You want to start an Akka actor in a Scala application, or attempt to control the start of an actor.

Solution

This is a bit of a tricky problem, because Akka actors are started asynchronously when they’re passed into the actorOf method using a Props. At the ActorSystem level of your application, you create actors by calling the system.actorOf method. Within an actor, you create a child actor by calling the context.actorOf method.

As demonstrated in Recipe 13.1, you can create an actor at the ActorSystem level by passing your actor class name (such as HelloActor) to the system.actorOf method, using the Props case class:

val system = ActorSystem("HelloSystem")

// the actor is created and started here
val helloActor = system.actorOf(Props[HelloActor], name = "helloactor")
helloActor ! "hello"

The process of creating a child actor from within another actor is almost identical. The only difference is that you call the actorOf method on the context object instead of on an ActorSystem instance. The context object is implicitly available to your actor instance:

class Parent extends Actor {
    val child = context.actorOf(Props[Child], name = "Child")
    // more code here ...
}

Discussion

The following complete example demonstrates how to create actors both at the system level and from within another actor:

package actortests.parentchild

import akka.actor._

case class CreateChild (name: String)
case class Name (name: String)

class Child extends Actor {
    var name = "No name"
    override def postStop {
        println(s"D'oh! They killed me ($name): ${self.path}")
    }
    def receive = {
        case Name(name) => this.name = name
        case _ => println(s"Child $name got message")
    }
}

class Parent extends Actor {
    def receive = {
        case CreateChild(name) =>
            // Parent creates a new Child here
            println(s"Parent about to create Child ($name) ...")
            val child = context.actorOf(Props[Child], name = s"$name")
            child ! Name(name)
        case _ => println(s"Parent got some other message.")
  }
}

object ParentChildDemo extends App {
  val actorSystem = ActorSystem("ParentChildTest")
  val parent = actorSystem.actorOf(Props[Parent], name = "Parent")

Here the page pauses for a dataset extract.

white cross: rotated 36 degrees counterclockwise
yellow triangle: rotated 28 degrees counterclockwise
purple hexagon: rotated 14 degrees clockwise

  // send messages to Parent to create to child actors
  parent ! CreateChild("Jonathan")
  parent ! CreateChild("Jordan")
  Thread.sleep(500)

  // lookup Jonathan, then kill it
  println("Sending Jonathan a PoisonPill ...")
  val jonathan = actorSystem.actorSelection("/user/Parent/Jonathan")
  jonathan ! PoisonPill
  println("jonathan was killed")
  Thread.sleep(5000)
  actorSystem.shutdown
}

Here’s a brief description of that code:

  • At the beginning of the code, the CreateChild and Name case classes are created. They’ll be used to send messages to the actors.
  • The Child actor has a receive method that can handle a Name message. It uses that message to set its name field.
  • The receive method of the Parent actor can handle a CreateChild message. When it receives that message, it creates a new Child actor with the given name. Notice that it calls context.actorOf to do this.
  • The ParentChildDemo object creates a new ActorSystem, and then creates the Parent actor using the ActorSystem reference. It then sends two CreateChild messages to the parent actor reference. After a brief pause, it looks up the Child actor named Jonathan, and then sends it a PoisonPill message. After another pause, it shuts down the system using the ActorSystem reference.

Although it isn’t required, in this case, the child actor instance is created in the constructor of the Parent actor. The Child actor could have been created when the Parent actor received a message, so in a sense, that gives you a way to control when an actor instance is created.